The city also has purchased a mobile literacy center -- a recreational vehicle known as the Trans.form.er and outfitted with desks, computers and literacy software -- dispatching it to community festivals and other events in the city.

One of the most effective programs is operated by Catholic Community Services, formerly known as Catholic Charities, in a renovated church near Gallery Place. Pilar Oberwetter, director of education programs, said her students are primarily black and Hispanic, and many are immigrants from Africa and the Caribbean. A growing number are still in their teens, she said, having come to the early realization that "D.C. high schools don't serve the students in the best way possible."

Many students face significant obstacles to learning, such as heavy, inflexible work schedules, patchy English or addiction to alcohol or drugs, Oberwetter said. Even the most dedicated students can study for years before they're ready to take the GED exam. Citywide last year, only 57 percent of those who sat for the test actually passed it.

All of which is a testament to Isaac Love's accomplishment, Oberwetter said. "It's really amazing when a student finishes what they started," she said. "It is really mind blowing."

Love, who lives in Southeast Washington, showed up at Catholic Community Services nearly three years ago with a newly fitted prosthetic leg and a burning ambition to get his diploma. Although he had completed the 11th grade before dropping out of Theodore Roosevelt Senior High School in the 1970s and had years of minimum-wage jobs, testing showed his reading and math skills hovered around the fourth-grade level.

"I could read," Love said. "The basics I was able to deal with." But after years of working with shovels, brooms and tape measures, "paper was a whole new thing. I had to get used to focusing on so many words and paragraphs and sentences."

Raised by attentive foster parents, Love said, he did well in elementary school but began to lose focus in middle school, "when things turned kind of sour with the bullies." He changed schools and entered Roosevelt, where girls and parties were a new distraction. He won promotion to the 12th grade but decided to follow in the footsteps of his foster father, a construction worker.

"It was easy to get a job at the snap of a finger back then," Love said. "I was thinking, 'Get a job. Buy a car. I'm an adult now.' "

Briefly married in his 20s, Love has two sons, Prince Lord, now 20, and Isaac Jr., now 18. He lost touch with them for a time after the divorce and went back to the bachelor's life.
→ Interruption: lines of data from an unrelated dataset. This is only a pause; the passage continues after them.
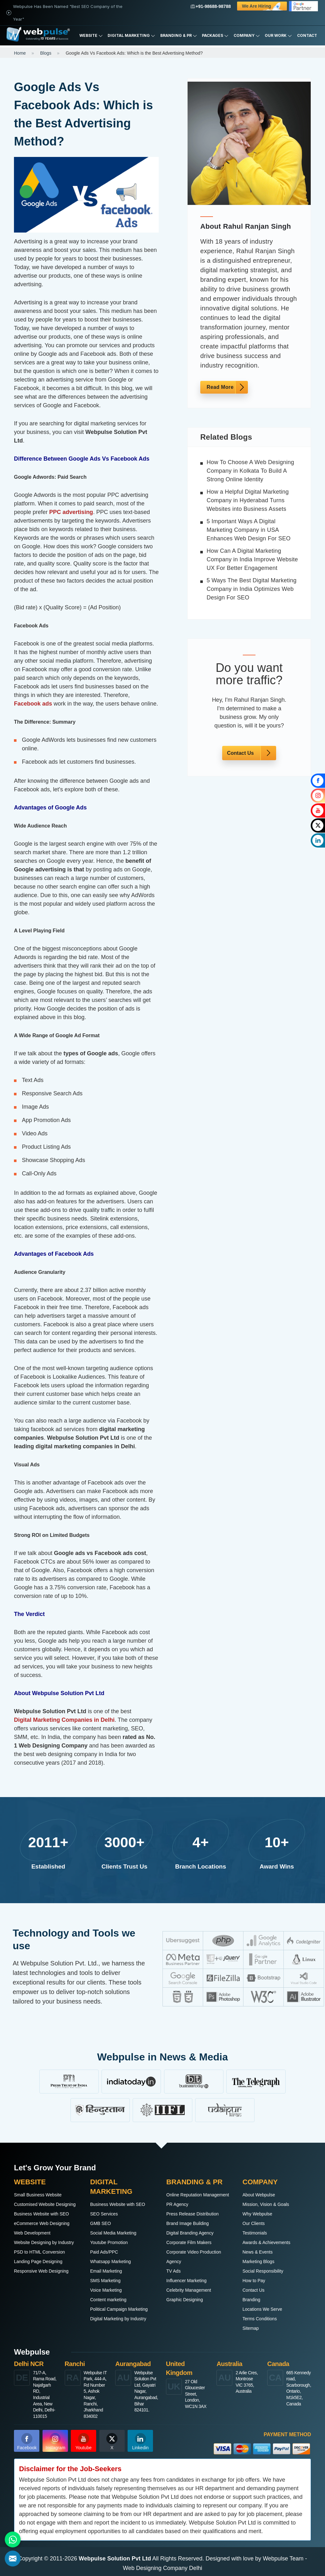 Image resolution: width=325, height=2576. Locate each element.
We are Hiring (263, 6)
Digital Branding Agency (190, 2232)
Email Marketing (106, 2271)
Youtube (84, 2441)
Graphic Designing (184, 2299)
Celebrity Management (188, 2290)
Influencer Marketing (186, 2280)
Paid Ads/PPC (104, 2252)
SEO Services (104, 2213)
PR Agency (177, 2204)
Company (247, 35)
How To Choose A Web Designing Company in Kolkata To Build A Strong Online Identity (250, 471)
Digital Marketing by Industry (118, 2318)
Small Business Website (38, 2194)
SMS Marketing (105, 2280)
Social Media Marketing (113, 2232)
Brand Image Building (187, 2223)
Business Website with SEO (41, 2213)
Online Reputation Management (197, 2194)
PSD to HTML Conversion (39, 2252)
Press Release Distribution (192, 2213)
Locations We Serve (262, 2309)
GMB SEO (100, 2223)
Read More (220, 387)
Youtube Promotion (109, 2242)
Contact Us (240, 753)
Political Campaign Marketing (119, 2309)
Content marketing (108, 2299)
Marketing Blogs (258, 2261)
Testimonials (254, 2232)
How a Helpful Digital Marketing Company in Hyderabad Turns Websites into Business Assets (248, 500)
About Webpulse (258, 2194)
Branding (251, 2299)
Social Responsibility (262, 2271)
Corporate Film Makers (188, 2242)
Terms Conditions (259, 2318)
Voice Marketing (106, 2290)
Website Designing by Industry (44, 2242)
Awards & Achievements (266, 2242)
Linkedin (140, 2441)
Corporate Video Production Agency (193, 2256)
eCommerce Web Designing (42, 2223)
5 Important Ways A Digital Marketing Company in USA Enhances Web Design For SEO (249, 530)
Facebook (26, 2441)
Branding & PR (178, 35)
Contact (307, 35)
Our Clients (253, 2223)
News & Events (257, 2252)
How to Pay (253, 2280)
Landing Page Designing (38, 2261)
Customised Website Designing (45, 2204)
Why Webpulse (257, 2213)
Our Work (278, 35)
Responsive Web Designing (41, 2271)
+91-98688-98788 (210, 6)
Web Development (32, 2232)
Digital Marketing (131, 35)
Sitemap (250, 2328)
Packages (215, 35)
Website (91, 35)
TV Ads (173, 2271)
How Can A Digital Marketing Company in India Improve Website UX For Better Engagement (252, 559)
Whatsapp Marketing (110, 2261)
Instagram (55, 2441)
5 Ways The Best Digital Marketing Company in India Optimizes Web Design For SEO (251, 589)
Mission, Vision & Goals (265, 2204) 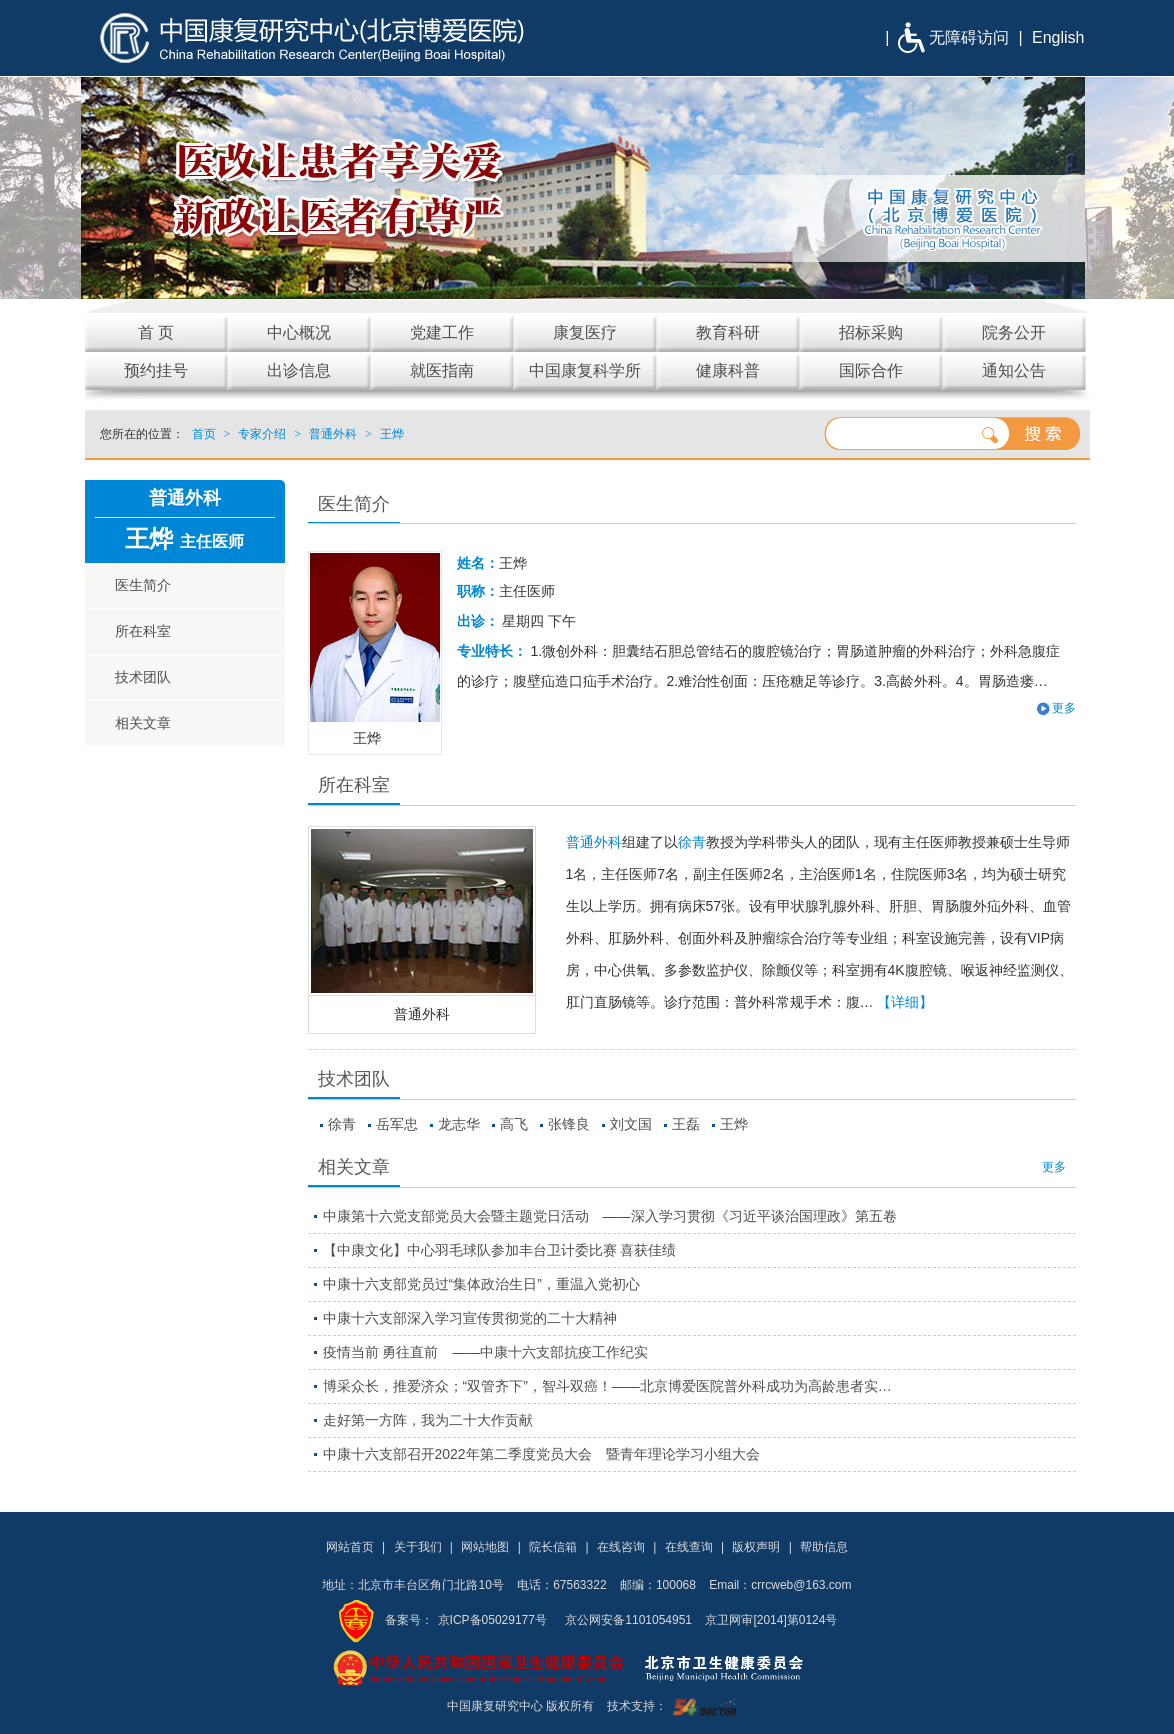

He was working for a D.C. staffing agency, temporarily assigned to a commercial garbage truck, when the accident occurred in Bethesda.

"After I lost my leg, I realized what a whole lot of college athletes hear after a big injury: You still have your mind," Love said. "Had I finished that 12th grade, I probably could have carried that to an employer and been more prepared to get an office position."

Love was lucky. Insurance covered most of his expenses, and he won a large jury verdict against the trash hauler, USA Waste of Maryland, in 2004. The case is on appeal.

But Love wanted to work. An insurance case manager provided job leads, "but as hard as I applied, I never got hired," Love said. "So I decided to devote my total concentration to the GED."

It took him nearly 2 1/2 years. He spent a year on reading comprehension. Another nine months were devoted to math. Love went to class for four hours almost every day, then worked on his own for three or four hours more.

"It was like any form of exercise," he said. "That's the way I felt: I'm getting strong mentally working out with these books and skills."

Love sat for the GED three times, earning a passing score on the final section in December 2005. He's already thinking about college, perhaps UDC. In the meantime, he's looking forward to Saturday's graduation ceremony, a rite of passage his sons already have experienced.

"After seeing them graduate," Love said, "I thought it would be interesting to walk across the stage."